Telecommunications convergence is here now
The world of telecommunications has changed beyond all recognition over the last decade. First, the mobile phone network enabled universal, affordable, personal communication, regardless of your location. Then in the second wave of the communication revolution, the smartphone redefined all aspects of the way we communicate with people, businesses, information and entertainment access whilst on the move.
From the user’s perspective, modern mobile devices deliver the converged, multi-media communication and entertainment experience that the telecom industry has long been promising. Behind the scenes though, masked by the power and utility of modern smart devices, telecom operators have achieved this by deploying multiple networks and technologies. Incrementally, year by year, operators are investing heavily to evolve their networks – delivering greater and greater bandwidth and moving to the goal of an all-IP network to realise greater capacity and capital and efficiencies.
But look beyond the allure of the smart phone and other smart mobile devices. Telecommunication companies – wire-line and wireless – are providing a standardised, homogenised, utilitarian service. They are providing access and bandwidth connectivity which is under disruptive competitive pressure from new over-the-top (OTT) providers supplying Voice over IP (VoIP) services that ride on the back of ubiquitous broadband and internet access.
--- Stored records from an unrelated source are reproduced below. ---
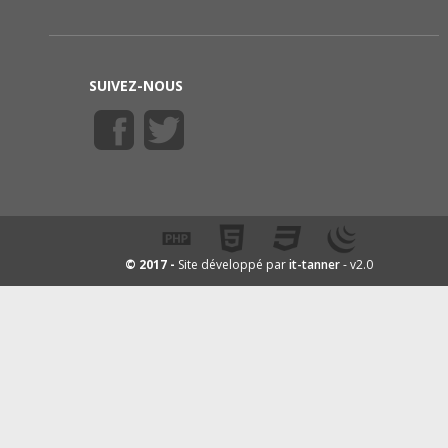
SUIVEZ-NOUS
it-tanner
© 2017 -
Site développé par
- v2.0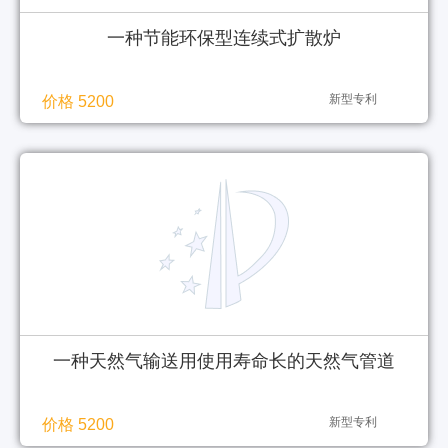
一种节能环保型连续式扩散炉
新型专利
价格 5200
一种天然气输送用使用寿命长的天然气管道
新型专利
价格 5200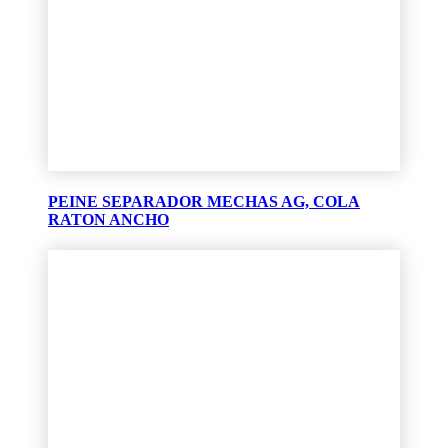
PEINE SEPARADOR MECHAS AG, COLA
RATON ANCHO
The OTT providers are innovating on two fronts simultaneously: price-point and functionality. OTT VoIP services are delivering a richer communication experience which includes enhanced address book capabilities, instant messaging, presence and video calling at a fraction of the price telecom companies charge for basic calling. Consequently, telephony prices are falling, and margins are shrinking.
Service innovation and differentiation
Historically, telecom network operators have largely confined their service differentiation to their handset portfolio, monthly price-plans and usage bundling initiatives. The services themselves are undifferentiated in the main – consumer selection of network operator is based on the handsets available and how many bundled minutes, SMS and megabytes are offered.
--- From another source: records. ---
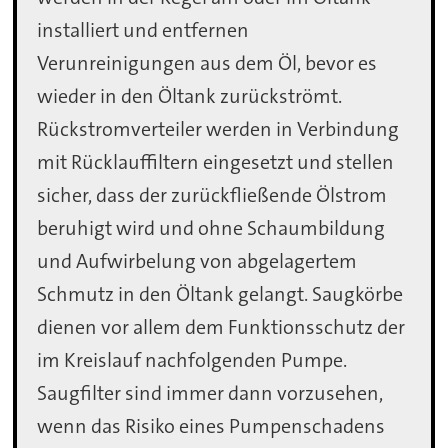
installiert und entfernen
Verunreinigungen aus dem Öl, bevor es
wieder in den Öltank zurückströmt.
Rückstromverteiler werden in Verbindung
mit Rücklauffiltern eingesetzt und stellen
sicher, dass der zurückfließende Ölstrom
beruhigt wird und ohne Schaumbildung
und Aufwirbelung von abgelagertem
Schmutz in den Öltank gelangt. Saugkörbe
dienen vor allem dem Funktionsschutz der
im Kreislauf nachfolgenden Pumpe.
Saugfilter sind immer dann vorzusehen,
wenn das Risiko eines Pumpenschadens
The OTTs are competing using a different game-plan. They have adopted different price-points, different business models and taken communication service innovation back “in-house”. By harnessing the power of mobile devices and networks, OTTs are adding new features and functions to the plain, vanilla services of the telecom network operators. And they’re doing so at a dizzyingly fast pace too.
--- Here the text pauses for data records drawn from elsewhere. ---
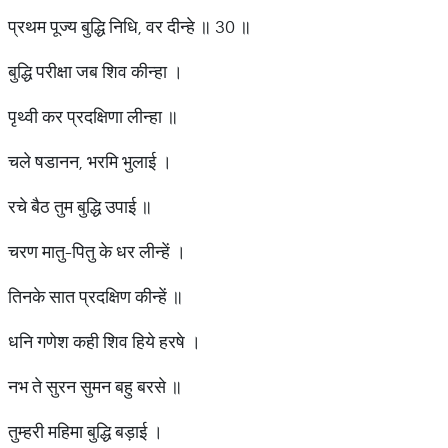
प्रथम पूज्य बुद्धि निधि, वर दीन्हे ॥ 30 ॥
बुद्धि परीक्षा जब शिव कीन्हा ।
पृथ्वी कर प्रदक्षिणा लीन्हा ॥
चले षडानन, भरमि भुलाई ।
रचे बैठ तुम बुद्धि उपाई ॥
चरण मातु-पितु के धर लीन्हें ।
तिनके सात प्रदक्षिण कीन्हें ॥
धनि गणेश कही शिव हिये हरषे ।
नभ ते सुरन सुमन बहु बरसे ॥
तुम्हरी महिमा बुद्धि बड़ाई ।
To compete in this new world – telecom network operators need to reclaim ownership of their core telecom network service heritage. Real-time communication services are the heart of telecom network operators and deliver the majority of their revenues. By taking these core telecom network services beyond the plain, vanilla standard, network operators can differentiate their service offerings, and so attract new, and retain existing, customers.
Within the telecom industry, a common short-hand expression for this is to ask whether the plan is to be a "bit pipe or a smart pipe?” – a question that most operators will answer “smart pipe” without hesitation. And that means take a critical look at their Telecom Service Layer.